FATF shifts stablecoin oversight to secondary markets, expands monitoring beyond on- and off-ramps: Financial Action Task Force

The FATF’s latest report pivots regulatory focus from deposit/withdrawal monitoring to tracking peer-to-peer transactions across personal wallets, with issuers now expected to freeze illicit assets on-chain.

The Financial Action Task Force released a new report on March 16, 2026, signaling a major shift in stablecoin regulation toward comprehensive secondary market monitoring. Rather than limiting compliance checks to entry and exit points, the FATF now demands oversight of stablecoins’ entire lifecycle, including peer-to-peer transactions conducted through personal wallets. The update reflects mounting concerns about illicit activity: stablecoins currently account for 84% of unlawful cryptocurrency transactions, according to the report.
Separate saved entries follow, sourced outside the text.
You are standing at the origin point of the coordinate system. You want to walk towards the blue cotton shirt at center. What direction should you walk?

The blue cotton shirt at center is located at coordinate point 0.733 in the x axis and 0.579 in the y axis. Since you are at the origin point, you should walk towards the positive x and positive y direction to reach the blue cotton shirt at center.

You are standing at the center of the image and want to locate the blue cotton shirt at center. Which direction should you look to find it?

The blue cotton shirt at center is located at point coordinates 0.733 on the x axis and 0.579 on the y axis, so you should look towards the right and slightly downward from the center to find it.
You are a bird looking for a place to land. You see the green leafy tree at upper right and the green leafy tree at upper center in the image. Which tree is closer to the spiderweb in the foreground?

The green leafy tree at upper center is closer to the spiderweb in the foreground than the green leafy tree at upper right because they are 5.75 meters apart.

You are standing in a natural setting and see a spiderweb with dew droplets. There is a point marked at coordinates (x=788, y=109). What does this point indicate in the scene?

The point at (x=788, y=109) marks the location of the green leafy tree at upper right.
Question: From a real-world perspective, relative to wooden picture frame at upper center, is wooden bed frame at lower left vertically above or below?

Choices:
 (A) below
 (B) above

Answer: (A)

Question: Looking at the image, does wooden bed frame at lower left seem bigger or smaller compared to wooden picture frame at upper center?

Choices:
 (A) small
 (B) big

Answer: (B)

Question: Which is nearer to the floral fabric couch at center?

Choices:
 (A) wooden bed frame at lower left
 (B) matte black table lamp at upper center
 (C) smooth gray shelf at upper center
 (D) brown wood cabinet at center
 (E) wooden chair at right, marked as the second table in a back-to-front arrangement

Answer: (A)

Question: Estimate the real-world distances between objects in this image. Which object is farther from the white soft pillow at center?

The FATF’s expanded mandate requires stablecoin issuers and virtual asset service providers to employ advanced analytics—including multi-hop tracing across multiple transactions—to identify and exclude sanctioned and high-risk addresses from circulation. Issuers are expected to directly freeze on-chain assets flagged through this analysis, closing visibility gaps that previously allowed illicit funds to move through decentralized wallet networks. This represents a significant escalation from earlier guidance focused solely on know-your-customer checks at institutional on- and off-ramps.

Sources: Chainalysis (FATF Secondary Market Monitoring Report, March 2026)

This article was generated automatically by The Defiant’s AI news system from publicly available sources.